Nicht, dass ich aus meiner bisherigen Arbeit in der Schweiz keine Freunde hätte. Da gibt es viele. Aber meistens fehlte uns vor lauter Arbeit die Zeit, die wahren Gefühle füreinander aufkommen zu lassen. Das ist es, wozu ich durch die Pensionierung jetzt befreit bin. 

Einige SMS und Telefonate aus Freundschaften kann ich heute empfangen und senden. Schön, diese Verbundenheit durch die Technik. Dann aber, bevor die Sonne am Strand von Barcelona untergeht, geht bei mir gar nichts mehr. Auf dem Konto sind noch 0,41 Cents. Dabei wollte ich doch noch..... Durch den Tränenflohr vor meinen Augen hindurch lese ich vor meinem Womo auf Katalanisch die Leuchtreklame, die schon alle Tage dagestanden hat, ohne mir etwas zu sagen:  "El 90% de la poblacio té la maxima cobertura 3G". Frei übersetzt und verdeutlicht: "Etwa neunzig Prozent der Bevölkerung geniesst die Verbindungen des Internet durch 3G". Überall diese leeren Versprechungen. Wie viel zuverlässiger und inniger sind da die Verbindungen im Geiste mit Lebenden und sogar mit Verstorbenen? Verbindungen, die keines Kontos und keiner technischer Tricks bedürfen. Spürst du manchmal, wie sehr ich an dich denke? Ja doch, ich spüre deine Verbundenheit auch. Darin lasst uns auch im Neuen Jahr 2012 verbleiben.

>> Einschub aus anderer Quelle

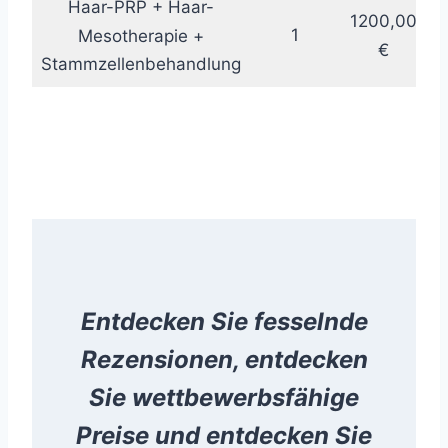
Haar-PRP + Haar-
1200,00
1
Mesotherapie +
€
Stammzellenbehandlung
Entdecken Sie fesselnde
Rezensionen, entdecken
Sie wettbewerbsfähige
Preise und entdecken Sie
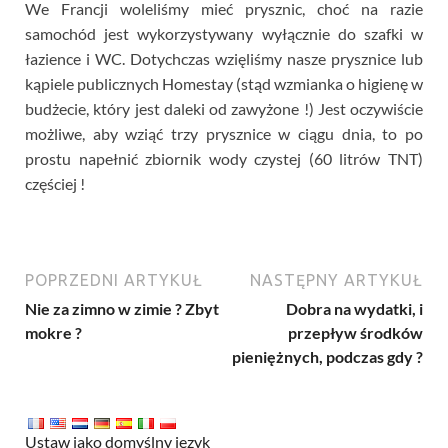
We Francji woleliśmy mieć prysznic, choć na razie
samochód jest wykorzystywany wyłącznie do szafki w
łazience i WC. Dotychczas wzięliśmy nasze prysznice lub
kąpiele publicznych Homestay (stąd wzmianka o higienę w
budżecie, który jest daleki od zawyżone !) Jest oczywiście
możliwe, aby wziąć trzy prysznice w ciągu dnia, to po
prostu napełnić zbiornik wody czystej (60 litrów TNT)
częściej !
POPRZEDNI ARTYKUŁ
NASTĘPNY ARTYKUŁ
Nie za zimno w zimie ? Zbyt
Dobra na wydatki, i
mokre ?
przepływ środków
pieniężnych, podczas gdy ?
Ustaw jako domyślny język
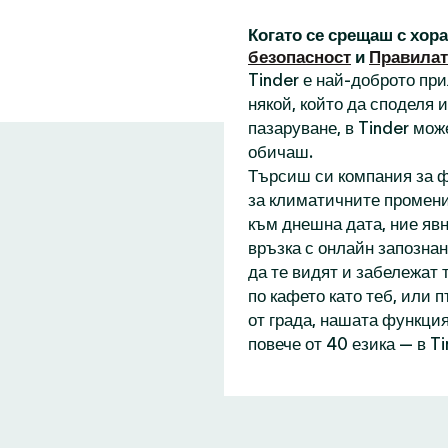
Когато се срещаш с хор
безопасност
и
Правилат
Tinder е най-доброто пр
някой, който да споделя
пазаруване, в Tinder мож
обичаш.
Търсиш си компания за ф
за климатичните промени
към днешна дата, ние явн
връзка с онлайн запознан
да те видят и забележат 
по кафето като теб, или 
от града, нашата функция
повече от 40 езика — в T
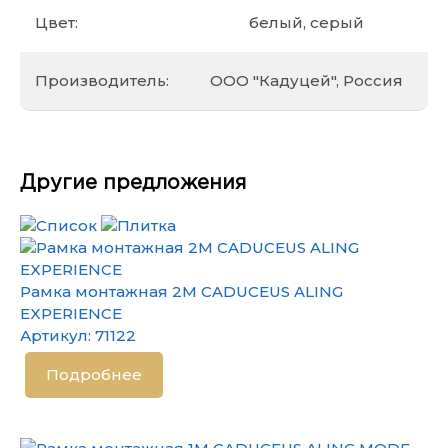
Цвет:
белый, серый
Производитель:
ООО "Кадуцей", Россия
Другие предложения
Рамка монтажная 2М CADUCEUS ALING
EXPERIENCE
Артикул:
71122
Подробнее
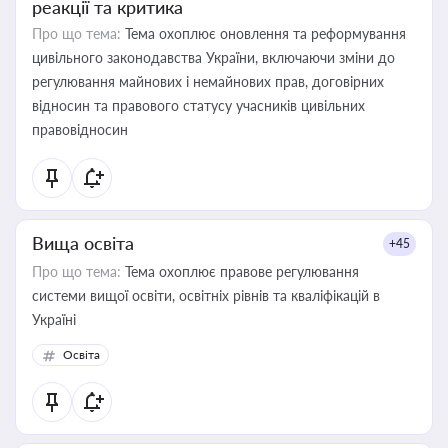
реакції та критика
Про що тема:
Тема охоплює оновлення та реформування
цивільного законодавства України, включаючи зміни до
регулювання майнових і немайнових прав, договірних
відносин та правового статусу учасників цивільних
правовідносин
Вища освіта
+45
Про що тема:
Тема охоплює правове регулювання
системи вищої освіти, освітніх рівнів та кваліфікацій в
Україні
Освіта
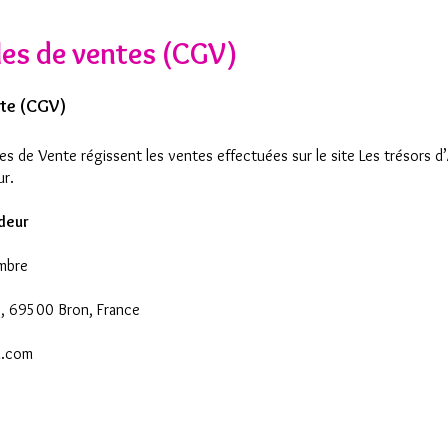
les de ventes (CGV)
nte (CGV)
s de Vente régissent les ventes effectuées sur le site Les trésors d
ur.
ndeur
Ambre
s, 69500 Bron, France
l.com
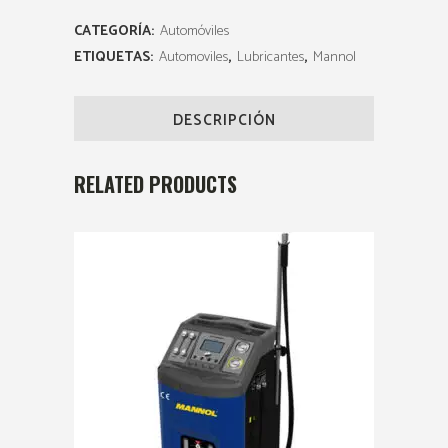
CATEGORÍA:
Automóviles
ETIQUETAS:
Automoviles
,
Lubricantes
,
Mannol
DESCRIPCIÓN
RELATED PRODUCTS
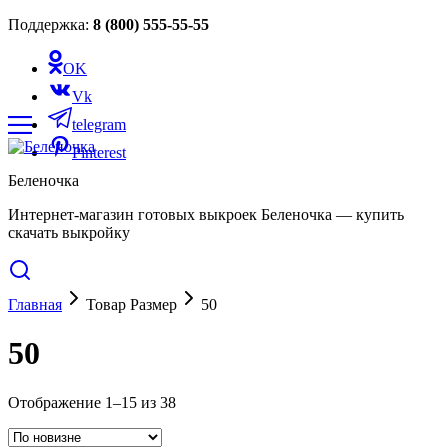
Поддержка:
8 (800) 555-55-55
OK
Vk
telegram
Pinterest
Беленочка
Интернет-магазин готовых выкроек Беленочка — купить
скачать выкройку
Главная
Товар Размер
50
50
Сортировка:
Отображение 1–15 из 38
самые
недавние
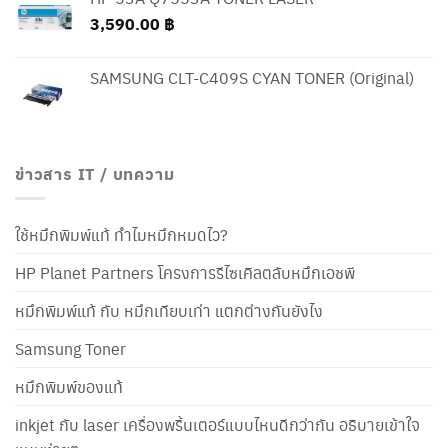
3,590.00
฿
SAMSUNG CLT-C409S CYAN TONER (Original)
ข่าวสาร IT / บทความ
ใช้หมึกพิมพ์แท้ ทำไมหมึกหมดไว?
HP Planet Partners โครงการรีไซเคิลตลับหมึกเอชพี
หมึกพิมพ์แท้ กับ หมึกเทียบเท่า แตกต่างกันยังไง
Samsung Toner
หมึกพิมพ์ของแท้
inkjet กับ laser เครื่องพริ้นเตอร์แบบไหนดีกว่ากัน อธิบายเข้าใจ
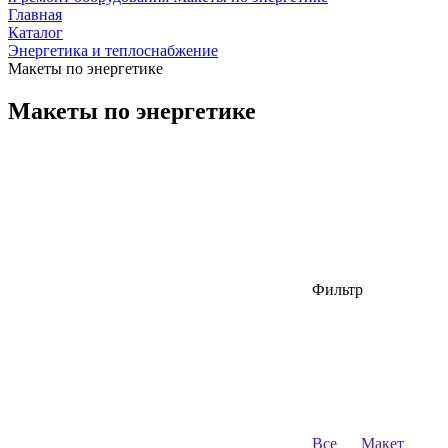
Главная
Каталог
Энергетика и теплоснабжение
Макеты по энергетике
Макеты по энергетике
Фильтр
Все
Макет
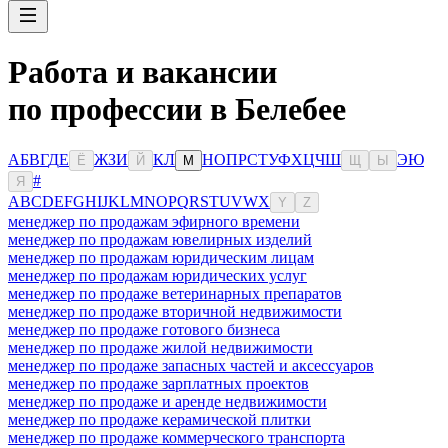
Работа и вакансии
по профессии в Белебее
А
Б
В
Г
Д
Е
Ж
З
И
К
Л
Н
О
П
Р
С
Т
У
Ф
Х
Ц
Ч
Ш
Э
Ю
Ё
Й
М
Щ
Ы
#
Я
A
B
C
D
E
F
G
H
I
J
K
L
M
N
O
P
Q
R
S
T
U
V
W
X
Y
Z
менеджер по продажам эфирного времени
менеджер по продажам ювелирных изделий
менеджер по продажам юридическим лицам
менеджер по продажам юридических услуг
менеджер по продаже ветеринарных препаратов
менеджер по продаже вторичной недвижимости
менеджер по продаже готового бизнеса
менеджер по продаже жилой недвижимости
менеджер по продаже запасных частей и аксессуаров
менеджер по продаже зарплатных проектов
менеджер по продаже и аренде недвижимости
менеджер по продаже керамической плитки
менеджер по продаже коммерческого транспорта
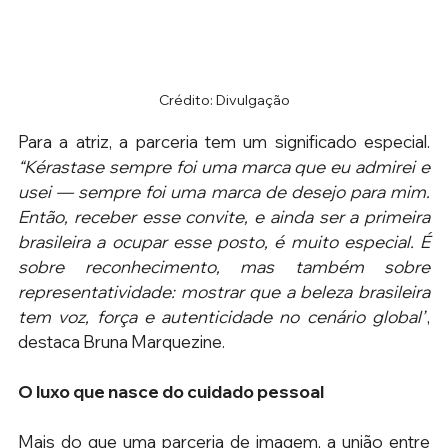
Crédito: Divulgação
Para a atriz, a parceria tem um significado especial.
“Kérastase sempre foi uma marca que eu admirei e 
usei — sempre foi uma marca de desejo para mim. 
Então, receber esse convite, e ainda ser a primeira 
brasileira a ocupar esse posto, é muito especial. É 
sobre reconhecimento, mas também sobre 
representatividade: mostrar que a beleza brasileira 
tem voz, força e autenticidade no cenário global”
, 
destaca Bruna Marquezine. 
O luxo que nasce do cuidado pessoal
Mais do que uma parceria de imagem, a união entre 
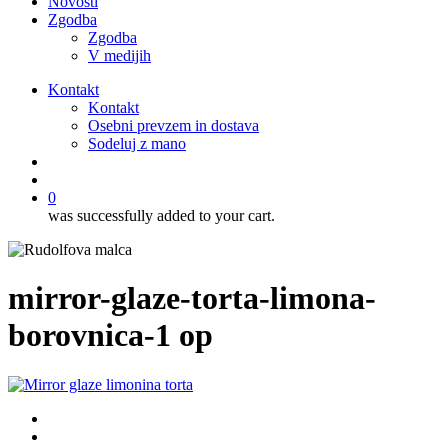
Novosti
Zgodba
Zgodba
V medijih
Kontakt
Kontakt
Osebni prevzem in dostava
Sodeluj z mano
išči
account
0
was successfully added to your cart.
mirror-glaze-torta-limona-
borovnica-1 op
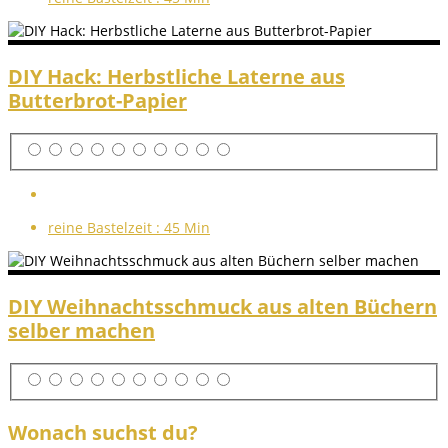
DIY Hack: Herbstliche Laterne aus
Butterbrot-Papier
reine Bastelzeit :
45 Min
DIY Weihnachtsschmuck aus alten Büchern
selber machen
Wonach suchst du?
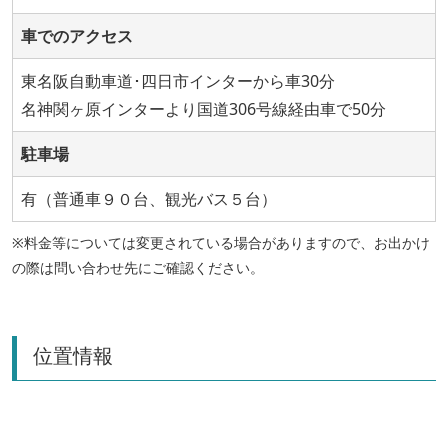
車でのアクセス
東名阪自動車道･四日市インターから車30分
名神関ヶ原インターより国道306号線経由車で50分
駐車場
有（普通車９０台、観光バス５台）
※料金等については変更されている場合がありますので、お出かけ
の際は問い合わせ先にご確認ください。
位置情報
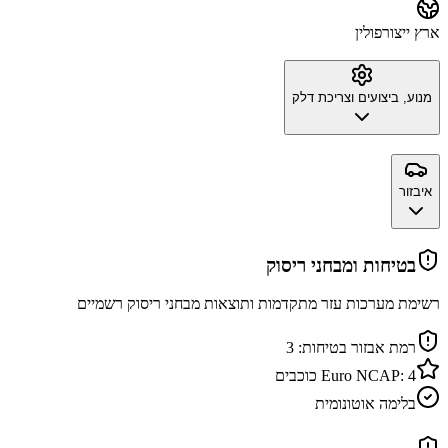
ארץ ייצור
פולין
מנוע, ביצועים וצריכת דלק
איבזור
בטיחות ומבחני ריסוק
רשימת מערכות עזר מתקדמות ותוצאות מבחני ריסוק רשמיים
רמת אבזור בטיחות:
3
4
Euro NCAP:
כוכבים
בלימה אוטונומית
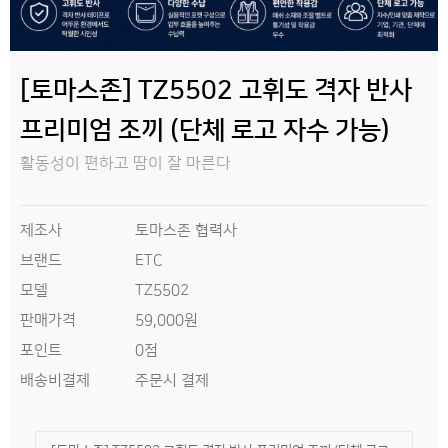
[토마스존] TZ5502 고휘도 격자 반사
프리미엄 조끼 (단체 로고 자수 가능)
활동성이 편하고 땀이 잘 마른다
제조사
토마스존 협력사
브랜드
ETC
모델
TZ5502
판매가격
59,000원
0점
포인트
배송비결제
주문시 결제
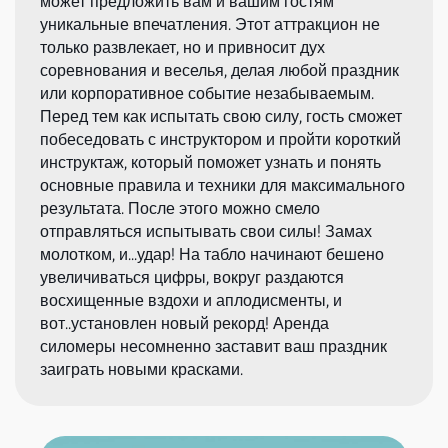
может предложить вам и вашим гостям
уникальные впечатления. Этот аттракцион не
только развлекает, но и привносит дух
соревнования и веселья, делая любой праздник
или корпоративное событие незабываемым.
Перед тем как испытать свою силу, гость сможет
побеседовать с инструктором и пройти короткий
инструктаж, который поможет узнать и понять
основные правила и техники для максимального
результата. После этого можно смело
отправляться испытывать свои силы! Замах
молотком, и...удар! На табло начинают бешено
увеличиваться цифры, вокруг раздаются
восхищенные вздохи и аплодисменты, и
вот..установлен новый рекорд! Аренда
силомеры несомненно заставит ваш праздник
заиграть новыми красками.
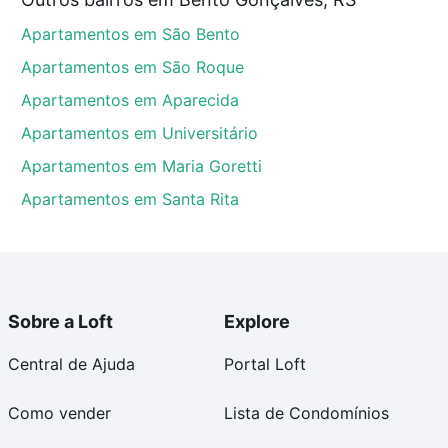
tos envolvidos no processo de compra, veja em nosso
Apartamentos em São Bento
egurança e conforto. Loft, com você até as chaves.
Apartamentos em São Roque
Apartamentos em Aparecida
Apartamentos em Universitário
Apartamentos em Maria Goretti
Apartamentos em Santa Rita
Sobre a Loft
Explore
Central de Ajuda
Portal Loft
Como vender
Lista de Condomínios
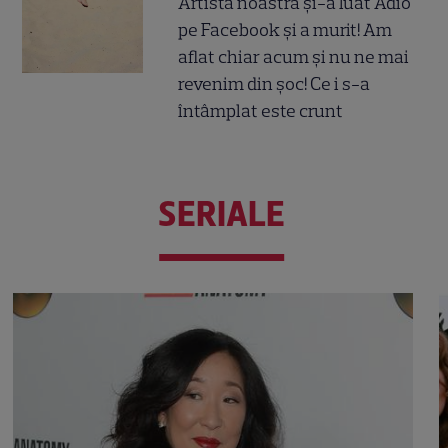
Artista noastră și-a luat Adio
pe Facebook și a murit! Am
aflat chiar acum și nu ne mai
revenim din șoc! Ce i s-a
întâmplat este crunt
SERIALE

 Noch beim Abendessen am Neujahrstag, Fischstäbli und Salzkartoffeln mit Trockenpetersilie im Womo, entscheiden S und ich, die hundert Kilometer südlicher gelegene Stadt Tarragona, eine Weltkulturerbestadt, zu besuchen und uns dann gegen Ende der Woche zu trennen. Mein Freund S muss zurück zur Arbeit und ich spüre das tiefe Bedürfnis, geruhsam in Spanien zu verweilen, mich und mein Womo ohne Sprachkenntnisse eine Zeit lang durchzufüttern. Dagegen sprechen gefühlsmässig nur die Einladungen von Freunden zu Skitouren in der Schweiz, die ich später einlösen will. Dort ist der Schnee in lawinengefährlichen Mengen gefallen, während wir in Barcelona bei neunzehn  Grad Wärme über Silvester Neujahr am Strand im Sand liegen und jetzt in Tarragona noch ins Meer steigen. Kurz aber erfrischend. Ausser Saison lassen sie uns hier direkt am Strand parken, am Womo die Beine hochziehen und die hydraulische Pfahlbauerhütte errichten.  Die Stadt Tarragona kommt uns eher interessant wie schön vor. Es ist aber eh Zeit, die aufmerksamen Sinne etwas ausruhen zu lassen. Mein Freund S widmet sich an diesem schönen Strand sogar locker und zufrieden dem Jusstudium. Die Sonnenauf und -Untergänge toppen sich von Tag zu Tag.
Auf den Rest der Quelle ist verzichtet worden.